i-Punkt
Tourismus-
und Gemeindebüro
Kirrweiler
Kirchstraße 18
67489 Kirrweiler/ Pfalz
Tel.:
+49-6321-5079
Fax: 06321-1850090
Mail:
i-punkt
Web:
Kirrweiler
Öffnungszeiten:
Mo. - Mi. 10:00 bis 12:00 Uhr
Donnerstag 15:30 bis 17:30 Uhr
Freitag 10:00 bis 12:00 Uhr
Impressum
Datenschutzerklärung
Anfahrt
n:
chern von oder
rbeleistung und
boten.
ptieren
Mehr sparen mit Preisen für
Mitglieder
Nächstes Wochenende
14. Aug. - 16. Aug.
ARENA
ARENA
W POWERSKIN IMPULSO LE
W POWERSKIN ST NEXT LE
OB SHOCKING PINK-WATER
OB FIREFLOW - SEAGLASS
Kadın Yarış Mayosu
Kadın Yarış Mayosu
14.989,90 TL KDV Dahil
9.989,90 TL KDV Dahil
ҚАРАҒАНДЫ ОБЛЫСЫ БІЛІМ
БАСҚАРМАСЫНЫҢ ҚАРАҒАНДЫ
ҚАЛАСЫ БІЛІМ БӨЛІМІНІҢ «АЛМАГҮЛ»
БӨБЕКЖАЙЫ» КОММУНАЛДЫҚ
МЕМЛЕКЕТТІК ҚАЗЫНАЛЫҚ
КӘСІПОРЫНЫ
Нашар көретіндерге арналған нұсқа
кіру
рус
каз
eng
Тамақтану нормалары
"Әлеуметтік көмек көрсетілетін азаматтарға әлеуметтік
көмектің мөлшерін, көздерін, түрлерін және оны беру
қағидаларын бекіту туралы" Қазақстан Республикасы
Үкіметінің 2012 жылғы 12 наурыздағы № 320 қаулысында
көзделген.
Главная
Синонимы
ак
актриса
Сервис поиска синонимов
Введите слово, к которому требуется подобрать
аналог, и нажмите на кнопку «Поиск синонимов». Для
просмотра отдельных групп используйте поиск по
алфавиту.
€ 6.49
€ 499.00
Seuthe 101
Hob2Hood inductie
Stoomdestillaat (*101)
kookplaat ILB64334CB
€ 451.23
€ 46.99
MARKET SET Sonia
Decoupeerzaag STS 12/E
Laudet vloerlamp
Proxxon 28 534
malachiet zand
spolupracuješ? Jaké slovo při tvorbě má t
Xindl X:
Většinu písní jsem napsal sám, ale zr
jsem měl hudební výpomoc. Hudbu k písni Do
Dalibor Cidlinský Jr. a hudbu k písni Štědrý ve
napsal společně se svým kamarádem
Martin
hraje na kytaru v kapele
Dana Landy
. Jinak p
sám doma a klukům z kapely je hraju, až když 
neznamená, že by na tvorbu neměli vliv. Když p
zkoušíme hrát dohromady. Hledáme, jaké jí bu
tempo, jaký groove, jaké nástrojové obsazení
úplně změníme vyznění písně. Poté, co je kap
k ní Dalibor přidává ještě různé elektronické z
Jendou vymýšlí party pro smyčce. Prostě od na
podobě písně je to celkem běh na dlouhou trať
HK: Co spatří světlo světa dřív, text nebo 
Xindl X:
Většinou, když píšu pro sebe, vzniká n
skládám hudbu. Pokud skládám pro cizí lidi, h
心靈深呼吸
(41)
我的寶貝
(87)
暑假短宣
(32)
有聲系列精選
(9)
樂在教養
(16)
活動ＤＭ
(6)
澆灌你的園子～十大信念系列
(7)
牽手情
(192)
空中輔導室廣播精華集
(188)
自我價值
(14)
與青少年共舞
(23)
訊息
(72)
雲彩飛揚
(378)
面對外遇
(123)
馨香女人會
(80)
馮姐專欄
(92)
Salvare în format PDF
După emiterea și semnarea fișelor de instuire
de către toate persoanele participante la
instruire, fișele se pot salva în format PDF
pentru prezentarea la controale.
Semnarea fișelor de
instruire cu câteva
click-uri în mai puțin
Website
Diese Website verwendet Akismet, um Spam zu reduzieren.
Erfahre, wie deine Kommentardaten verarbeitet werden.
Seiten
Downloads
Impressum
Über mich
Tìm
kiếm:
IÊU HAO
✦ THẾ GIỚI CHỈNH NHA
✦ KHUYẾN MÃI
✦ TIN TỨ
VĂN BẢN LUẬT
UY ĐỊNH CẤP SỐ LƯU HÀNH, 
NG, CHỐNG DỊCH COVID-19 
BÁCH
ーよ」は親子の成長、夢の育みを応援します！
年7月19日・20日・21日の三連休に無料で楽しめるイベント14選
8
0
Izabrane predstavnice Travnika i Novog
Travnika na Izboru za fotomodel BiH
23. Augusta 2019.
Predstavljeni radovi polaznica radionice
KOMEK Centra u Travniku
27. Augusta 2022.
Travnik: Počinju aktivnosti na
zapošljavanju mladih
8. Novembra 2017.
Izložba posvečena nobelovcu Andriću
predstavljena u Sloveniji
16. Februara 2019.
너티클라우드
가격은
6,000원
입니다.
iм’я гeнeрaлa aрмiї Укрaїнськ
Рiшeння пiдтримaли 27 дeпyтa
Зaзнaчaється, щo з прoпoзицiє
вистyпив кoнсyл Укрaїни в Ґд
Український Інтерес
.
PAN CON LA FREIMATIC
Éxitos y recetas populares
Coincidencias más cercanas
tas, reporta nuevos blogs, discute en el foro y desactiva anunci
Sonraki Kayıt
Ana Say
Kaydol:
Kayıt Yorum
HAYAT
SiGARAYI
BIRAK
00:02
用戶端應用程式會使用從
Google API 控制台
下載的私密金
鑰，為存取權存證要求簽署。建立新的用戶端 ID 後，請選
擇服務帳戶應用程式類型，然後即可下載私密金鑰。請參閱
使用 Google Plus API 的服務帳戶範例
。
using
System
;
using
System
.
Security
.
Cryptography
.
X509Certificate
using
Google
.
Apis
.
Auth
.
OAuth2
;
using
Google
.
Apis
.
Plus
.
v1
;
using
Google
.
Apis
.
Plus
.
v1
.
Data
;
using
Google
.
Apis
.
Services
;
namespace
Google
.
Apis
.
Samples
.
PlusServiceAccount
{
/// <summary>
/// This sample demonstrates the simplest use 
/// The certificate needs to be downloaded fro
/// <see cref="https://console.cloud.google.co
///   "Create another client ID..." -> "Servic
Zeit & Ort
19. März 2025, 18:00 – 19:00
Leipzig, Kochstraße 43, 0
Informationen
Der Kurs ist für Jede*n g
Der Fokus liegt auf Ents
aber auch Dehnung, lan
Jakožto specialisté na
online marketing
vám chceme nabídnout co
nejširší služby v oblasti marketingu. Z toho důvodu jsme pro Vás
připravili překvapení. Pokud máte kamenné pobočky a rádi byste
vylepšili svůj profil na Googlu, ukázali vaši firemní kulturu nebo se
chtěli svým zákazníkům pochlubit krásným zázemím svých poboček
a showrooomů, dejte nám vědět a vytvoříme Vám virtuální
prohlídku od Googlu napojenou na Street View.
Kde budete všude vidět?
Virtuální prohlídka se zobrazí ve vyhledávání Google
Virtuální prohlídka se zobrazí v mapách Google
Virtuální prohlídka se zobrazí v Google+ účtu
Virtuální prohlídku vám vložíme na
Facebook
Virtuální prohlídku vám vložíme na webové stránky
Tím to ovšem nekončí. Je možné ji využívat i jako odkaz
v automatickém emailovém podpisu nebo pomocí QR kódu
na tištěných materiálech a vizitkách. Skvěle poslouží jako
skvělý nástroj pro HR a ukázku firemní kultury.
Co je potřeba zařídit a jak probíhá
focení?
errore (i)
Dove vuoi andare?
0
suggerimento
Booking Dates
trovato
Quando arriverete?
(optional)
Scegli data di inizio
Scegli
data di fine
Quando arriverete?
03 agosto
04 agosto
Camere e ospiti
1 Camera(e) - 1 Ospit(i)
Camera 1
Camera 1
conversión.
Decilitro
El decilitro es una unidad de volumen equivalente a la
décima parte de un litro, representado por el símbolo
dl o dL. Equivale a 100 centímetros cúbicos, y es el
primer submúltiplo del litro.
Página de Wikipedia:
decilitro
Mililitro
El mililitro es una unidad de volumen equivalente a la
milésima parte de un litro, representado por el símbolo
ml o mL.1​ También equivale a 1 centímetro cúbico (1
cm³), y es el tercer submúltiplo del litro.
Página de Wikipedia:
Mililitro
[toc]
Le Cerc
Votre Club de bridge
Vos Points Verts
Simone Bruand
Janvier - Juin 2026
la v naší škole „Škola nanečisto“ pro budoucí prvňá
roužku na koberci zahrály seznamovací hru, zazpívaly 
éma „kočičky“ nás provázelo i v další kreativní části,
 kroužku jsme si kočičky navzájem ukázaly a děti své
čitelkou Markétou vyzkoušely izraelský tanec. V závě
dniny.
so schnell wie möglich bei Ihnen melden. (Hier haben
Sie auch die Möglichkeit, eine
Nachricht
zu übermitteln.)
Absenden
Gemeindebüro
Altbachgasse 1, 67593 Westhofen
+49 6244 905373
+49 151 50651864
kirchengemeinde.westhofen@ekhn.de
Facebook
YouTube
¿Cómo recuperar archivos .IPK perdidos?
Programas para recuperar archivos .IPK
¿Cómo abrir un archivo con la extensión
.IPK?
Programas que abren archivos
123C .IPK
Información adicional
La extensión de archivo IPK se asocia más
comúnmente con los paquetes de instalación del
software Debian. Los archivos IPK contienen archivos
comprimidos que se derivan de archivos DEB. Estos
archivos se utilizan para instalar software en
▬▬▬▬▬▬▬▬▬▬
*Problem to solve*:
Of the lines above, extract only those from the line with "14. Aug. - 16. Aug." to the line with "көмектің мөлшерін, көздерін, түрлерін", both included, exactly as written.

*Response area*:
14. Aug. - 16. Aug.
ARENA
ARENA
W POWERSKIN IMPULSO LE
W POWERSKIN ST NEXT LE
OB SHOCKING PINK-WATER
OB FIREFLOW - SEAGLASS
Kadın Yarış Mayosu
Kadın Yarış Mayosu
14.989,90 TL KDV Dahil
9.989,90 TL KDV Dahil
ҚАРАҒАНДЫ ОБЛЫСЫ БІЛІМ
БАСҚАРМАСЫНЫҢ ҚАРАҒАНДЫ
ҚАЛАСЫ БІЛІМ БӨЛІМІНІҢ «АЛМАГҮЛ»
БӨБЕКЖАЙЫ» КОММУНАЛДЫҚ
МЕМЛЕКЕТТІК ҚАЗЫНАЛЫҚ
КӘСІПОРЫНЫ
Нашар көретіндерге арналған нұсқа
кіру
рус
каз
eng
Тамақтану нормалары
"Әлеуметтік көмек көрсетілетін азаматтарға әлеуметтік
көмектің мөлшерін, көздерін, түрлерін және оны беру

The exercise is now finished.